Jakob stared at the leech as it sucked at his forearm with open amazement. It didn’t hurt nearly at all, not like he thought it would, and even if it was uncomfortable it wasn’t nearly as bad as his burning lungs. Besides, he was five now and he had to make sure the priest knew he was tough.
“Does he-.” A sudden bout of wracking coughs doubled him over, his free hand clinging to his gut as the arm with the leech stayed strapped down in the small chair. Father Tycho gave him a pitying look as he groaned and helped him back into his chair after the coughing subsided. He wiped Jakob’s eyes of tears with the handkerchief he always kept in his breast pocket with that ever-present powdery old person smell before stowing it away. Jakob, his senses regained, took a deep breath and tried again.
“Does he live there now?”
Father Tycho gave him a curious look before his eyes were drawn once again to the leech upon his arm, now swollen with his imbalanced humors, and chuckled kindly with a shake of his head.
“Oh, no child. He comes off just as soon as he’s had his fill. See?” He gestured with his withered hand and in moments the leech tumbled off into the Lurihim’s palm, completely engorged. The handkerchief was once again in hand, this time dabbing at the young boy’s ring shaped wound that bled freely in the leeches absence.

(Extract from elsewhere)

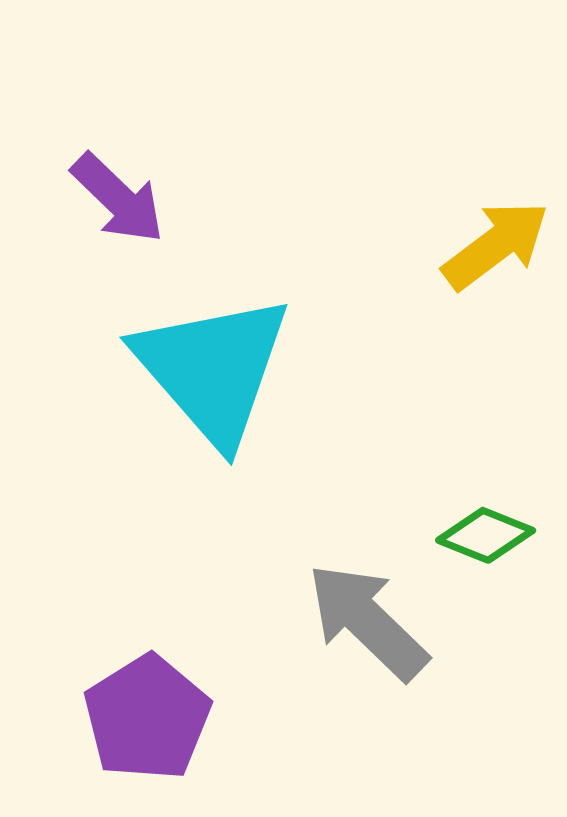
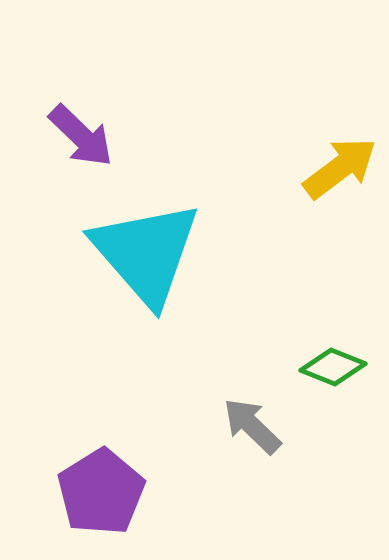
gray arrow: (367, 621) -> (252, 426), size x0.7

“But I think you’ll be seeing him quite a bit from here on out. Him and his little friends. You gave your mother quite a scare the other day, didn’t you?”
Jakob didn’t have to pretend at embarrassment, looking down into his lap in shame. His throat was still raw, and he tasted metal every time he swallowed.
“It wasn’t my fault,” he whispered so quietly the old priest had to lean in to hear. These past few weeks he’d learned many strategies to keep the coughs at bay, so painful were they that he’d do most anything to avoid them. He’d stopped running anywhere at all, took stairs slowly, spoke little and, when he thought he could get away with it without being rude, whispered.
“I didn’t do anything. The coughing just started, and I couldn’t stop. I fell down…and then there was blood on the carpet.”
Jakob folded in on himself, reliving the moment again in his mind.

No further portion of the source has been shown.